A very common construct that occurs with prov:value is the subtype of Derivation: prov:Quotation, prov:wasQuotedFrom. These constructs can be used to model "copy-pasting" from text documents. For example, we could model the copying of the first four words of this paragraph:

:my_copied_text
   prov:value "A very common construct";
   prov:wasAttributedTo :Tim;
   prov:wasQuotedFrom <http://www.w3.org/2001/sw/wiki/index.php?title=PROV-FAQ&action=edit&section=4>;
.

What if my Activity started/ended at a time other than xsd:dateTime?

The abstract PROV model is based on a partial orderings, so any property indicating a specific time is only available for practical purposes.

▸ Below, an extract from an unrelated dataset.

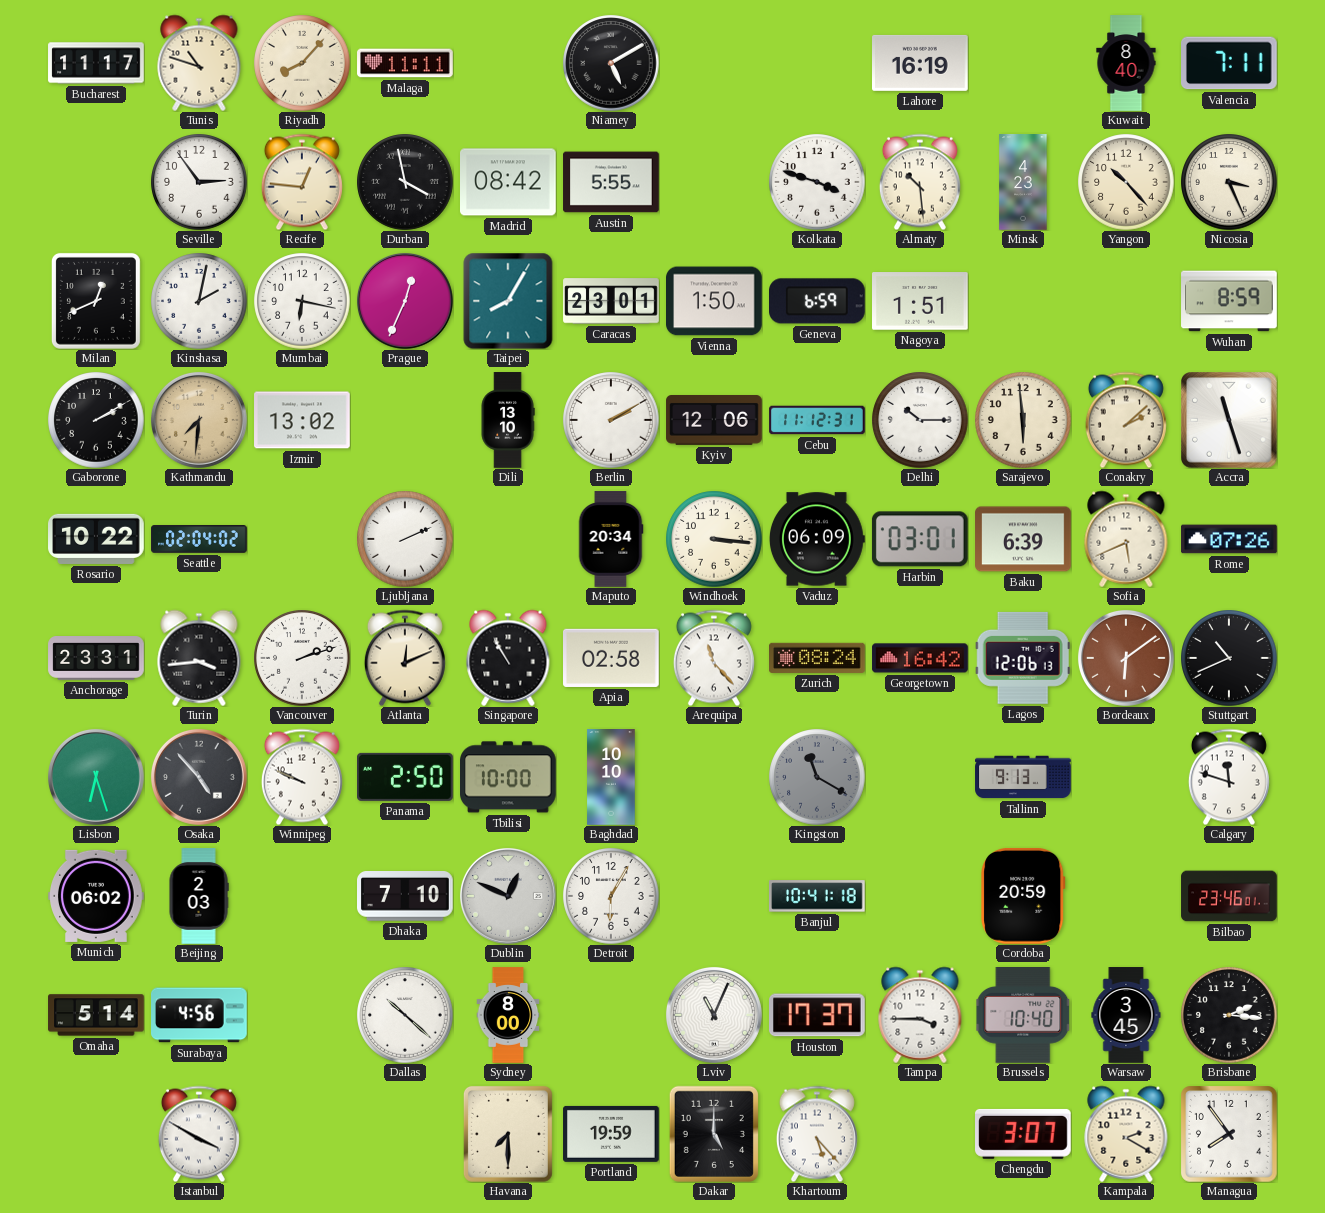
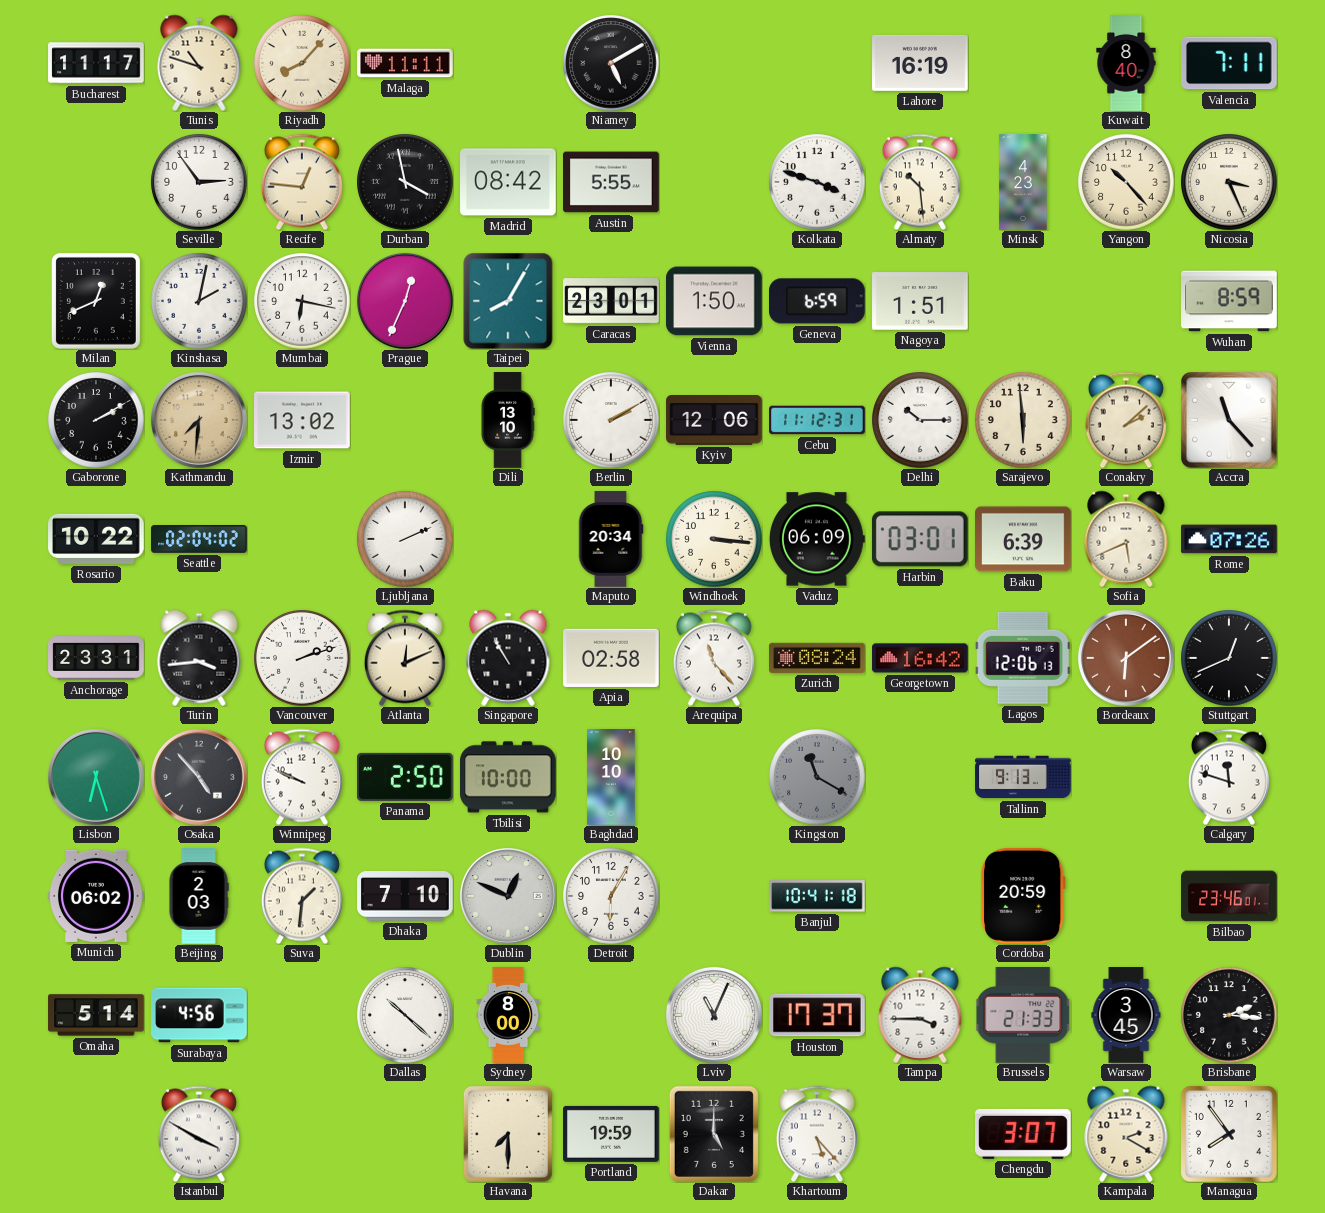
Accra: 11:27 -> 11:23
Stuttgart: 10:41 -> 12:41
Suva: none -> 1:31
Brussels: 10:40 -> 21:33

prov:startedAtTime, prov:endedAtTime, and prov:atTime are owl:Datatype properties whose range is xsd:dateTime, which is the most popular way to specify a specific moment. However, xsd:dateTime may not be appropriate for all modeling situations. This first example shows two acceptable and equivalent ways to model the start time of an activity.

:activity
  a prov:Activity;

  # Unqualified start
  prov:startedAtTime "2013-04-18T08:18:36-04:00"^^xsd:dateTime;

  # Qualified Start
  prov:startedAt [
     a prov:Start; 
     prov:atTime "2013-04-18T08:18:36-04:00"^^xsd:dateTime;
  ];
.

The full resolution of a dateTime may inappropriate for your situation. For example, you may only know the *day* that it occurred, not an exact time. You could also know a bounds for when it occurred, but just aren't sure. (Remember that PROV defines a start as being instantaneous, so a full interval is inappropriate). One approach to handling this uncertainty is to use the qualified pattern above but use a separate time-based ontology to describe the prov:start. For example, the non-Rec [OWL Time http://www.w3.org/TR/owl-time/] could be used (among others) (remember not to use bnodes in practice):

@prefix time: <http://www.w3.org/2006/time#> .
@prefix xsd:  <http://www.w3.org/2001/XMLSchema#> .
@prefix prov: <http://www.w3.org/ns/prov#> .

:activity_2
  a prov:Activity;

  # Qualified Start
  prov:startedAt [
     a prov:Start, time:Instant;
     time:inDateTime [
         a time:DateTimeDescription;
         time:year "2012"^^xsd:gYear;
         time:month "Apr"^^xsd:gYear;
         time:day "18"^^xsd:gDay;
     ];
  ];
.

Examples of Provenance

Provenance of a Car

The prov-dm document gives the example of a car, moved from Boston to Cambridge (see example 5 CR document). For this car, we identify multiple entities exposing various facets of the thing: Joe's car, Joe's car in Boston, and Joe's car in Cambridge.

entity(joe-car)
entity(joe-car-boston, [prov:location="boston"])
entity(joe-car-cambridge, [prov:location="cambridge"])
alternateOf(joe-car-boston,joe-car-cambridge)
specializationOf(joe-car-cambridge, joe-car)
specialization(joe-car-boston, joe-car)

Joe-car-cambridge begins to exist when the car arrives is Cambridge, and Joe-car-boston ceases to exist (invalidation) once it leaves Boston. So joe-car-cambridge's generation time is defined as the time at which in arrives in Cambridge.

Provenance of Flour

If a change in a resource's state is something to be documented in the provenance, then that requires multiple entities.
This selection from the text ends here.